Bir Dönüm Noktası Olarak Suruç
Ulaş yoldaş, Kobanê İnşa Kampanyası’nda yüksek emekçilik ve heyecanla çalışan yoldaşlardan biri olmuştur. Devrimci değerlerle büyümüş ve devrimci mücadelenin değişik zorluklarını ve sevinçlerini ailesinde dinlemiş bir çocuk olarak 21. yüzyılda kendi bölgemizde, Ortadoğu’da Kürdistan Devrimi’nin bir parçası olarak gelişen Rojava Devrimi Ulaş’ı heyecanlandırmıştır. Kobanê İnşa Kampanyası sırasında verdiği bir röportajda Kobanê yolculuğunun kendisinde yarattığı duyguyu “Devrim, çocukluğumdan beri düşünü kurduğum bir şeydi ve ilk kez görecektim.” diyerek tarif ediyor.
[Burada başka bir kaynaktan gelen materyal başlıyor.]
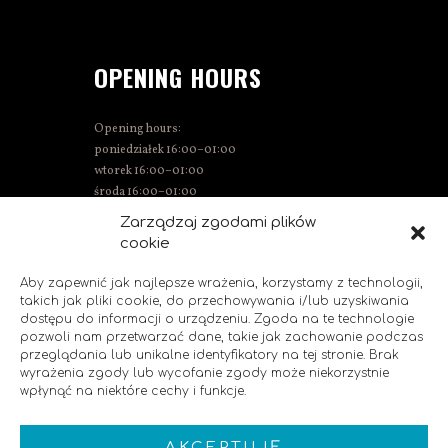
OPENING HOURS
Opening hours:
poniedziałek 16:00–01:00
wtorek 16:00–01:00
środa 16:00–01:00
Thursday 15:00–01:00
Zarządzaj zgodami plików
Friday 15:00–02:00
cookie
Saturday 14:00–02:00
Sunday 14:00–00:00
Aby zapewnić jak najlepsze wrażenia, korzystamy z technologii,
takich jak pliki cookie, do przechowywania i/lub uzyskiwania
dostępu do informacji o urządzeniu. Zgoda na te technologie
pozwoli nam przetwarzać dane, takie jak zachowanie podczas
SOCIAL MEDIA
przeglądania lub unikalne identyfikatory na tej stronie. Brak
wyrażenia zgody lub wycofanie zgody może niekorzystnie
wpłynąć na niektóre cechy i funkcje.
Like us!
AKCEPTUJĘ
Haklılığın, devrimci olanı seçmenin verdiği güven ile Suruç’ta bulunan yüzlerce kişiden biri olan Ulaş, saldırıda yaralanmış olmasına bakmadan yoldaşlarının cenaze törenlerinin layığıyla yapılması görevine koşar. Katliamdan sonra Suruç İçin Adalet Herkes İçin Adalet platformunun kurucuları arasında yer alan Ulaş, 33’lerin düşlerini yarım bırakmama sözünü her gün pratiğiyle verir. O; acıları öfkesine katmayı bilenlerden, duygusunu kendini yiyip bitiren bir parazit olarak değil düşmanı bitirecek bir araç olarak örgütleme görevini önüne koyanlardan oldu.

Yoldaş sevgisi, emekçilik, fedakarlık, devrimci yaşam disiplini, partizanlık ve militanlık… Ulaş bu başlıklar etrafında durmadan değişti ve gelişti. Kendini övme yahut böbürlenme tuzağına düşenlerden olmadı, zaaflarını kendisi için bir bunalım sebebi haline getirmedi. Çünkü o kendisini geliştirme hedefini, kendi değişimini yönetme işini devrimci mücadelenin ihtiyaçlarıyla bağ içinde kavradı. Ulaş kendisini işçi sınıfı için hazırladı, işçi sınıfının savaş kurmayının saflarında yetiştirdi, öncünün çizgisi temelinde devrimi hazırlayan insan olma düzeyini kendinde örgütlemeyi görev bildi.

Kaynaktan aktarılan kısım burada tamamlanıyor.